I don't see how to do strength-reduction without introducing references,
which appears to reduce performance more than is gained.

    Xavier> Another option worth considering is to swap the j and k
    Xavier> loops, thus making k*120 and a.(i*120+k) two invariants of
    Xavier> the inner loop. In this case, you might not even have to
    Xavier> strength-reduce k*120.

I tried this, and indeed the performance of the ML code get up to 95
Mflops. However, the performance of the C code goes down, as the ikj
loop ordering requires an additional store of C[i,j] in every iteration.

    Xavier> Other loop optimizations such as loop unrolling would (I
    Xavier> guess) make much less of a difference -- modern processors
    Xavier> are very good at branch prediction, making loop overhead
    Xavier> low.

Loop unrolling can also increase ILP. It can make a big difference in
performance.

Loop unrolling can be thought of as a way of getting some of the effect
of software pipelining without the complicated scheduling.
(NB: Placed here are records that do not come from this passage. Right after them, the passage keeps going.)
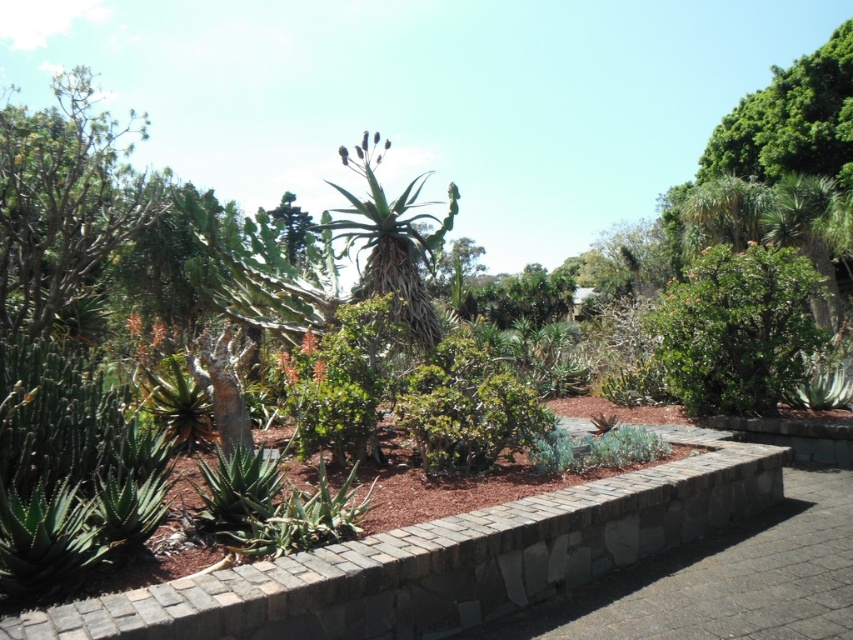 Does point (849, 486) lie in front of point (703, 332)?

Yes, point (849, 486) is closer to viewer.

Based on the photo, can you confirm if gray stone bench at lower center is positioned to the right of green leafy bush at center-right?

In fact, gray stone bench at lower center is to the left of green leafy bush at center-right.

The height and width of the screenshot is (640, 853). Describe the element at coordinates (721, 579) in the screenshot. I see `gray stone bench at lower center` at that location.

Find the location of a particular element. gray stone bench at lower center is located at coordinates (721, 579).

Is point (741, 614) closer to viewer compared to point (88, 170)?

Yes, it is.

Between gray stone bench at lower center and green leafy tree at upper left, which one appears on the right side from the viewer's perspective?

gray stone bench at lower center

Is point (705, 582) farther from camera compared to point (61, 92)?

That is False.

Locate an element on the screen. gray stone bench at lower center is located at coordinates (721, 579).

Who is more distant from viewer, (x=35, y=275) or (x=473, y=396)?

The point (x=35, y=275) is more distant.

Is point (132, 212) positioned after point (506, 404)?

Yes, it is.

The width and height of the screenshot is (853, 640). In order to click on green leafy tree at upper left in this screenshot , I will do `click(65, 198)`. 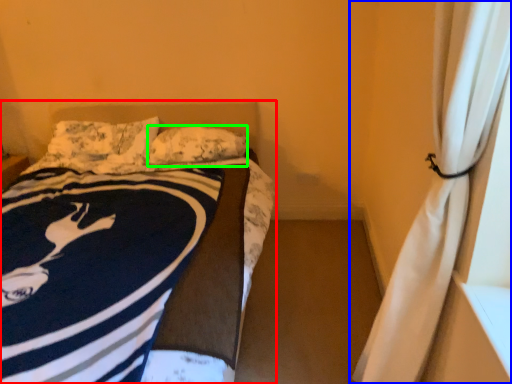 Question: Estimate the real-world distances between objects in this image. Which object is closer to bed (highlighted by a red box), curtain (highlighted by a blue box) or pillow (highlighted by a green box)?

Choices:
 (A) curtain
 (B) pillow

Answer: (B) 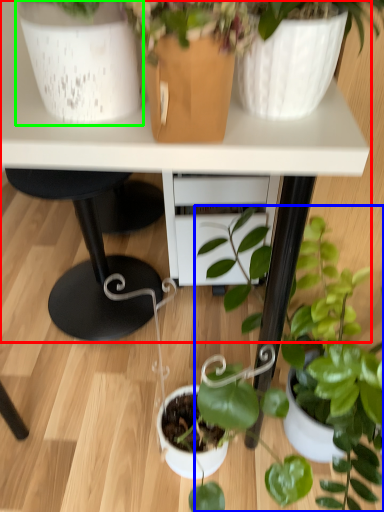 Question: Which object is positioned farthest from table (highlighted by a red box)? Select from houseplant (highlighted by a blue box) and flowerpot (highlighted by a green box).

Choices:
 (A) houseplant
 (B) flowerpot

Answer: (A) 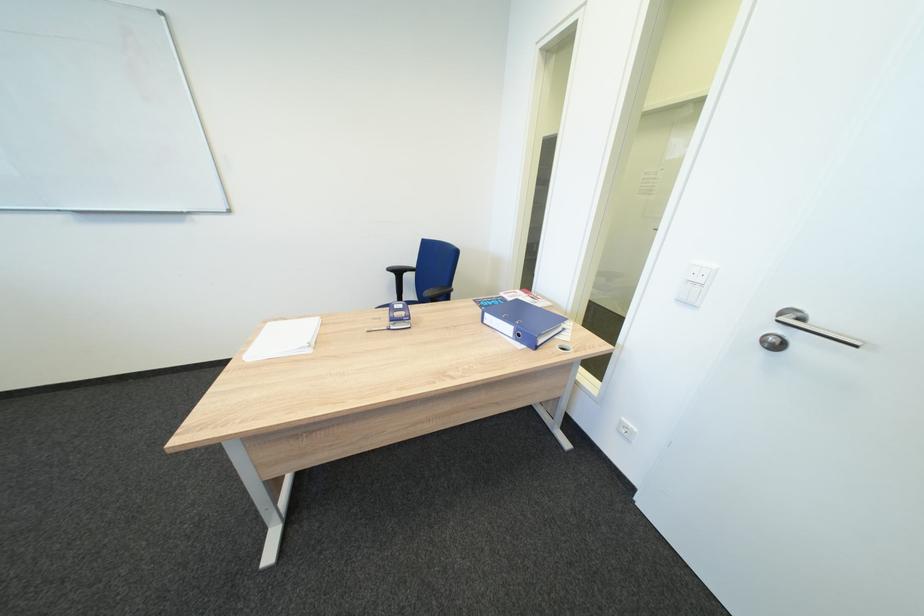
    Xavier> Some more thoughts:

    Xavier> Bagley's code works on a "proper" matrix (an array of
    Xavier> arrays), while yours flatten the matrix into one single
    Xavier> array. There are pros and cons to either approach, but
    Xavier> notice that your approach (without strength reduction)
    Xavier> entails fewer loads but more multiplications, which can be
    Xavier> more expensive...

Right. So it is a win when it is done in combination with strength reduction.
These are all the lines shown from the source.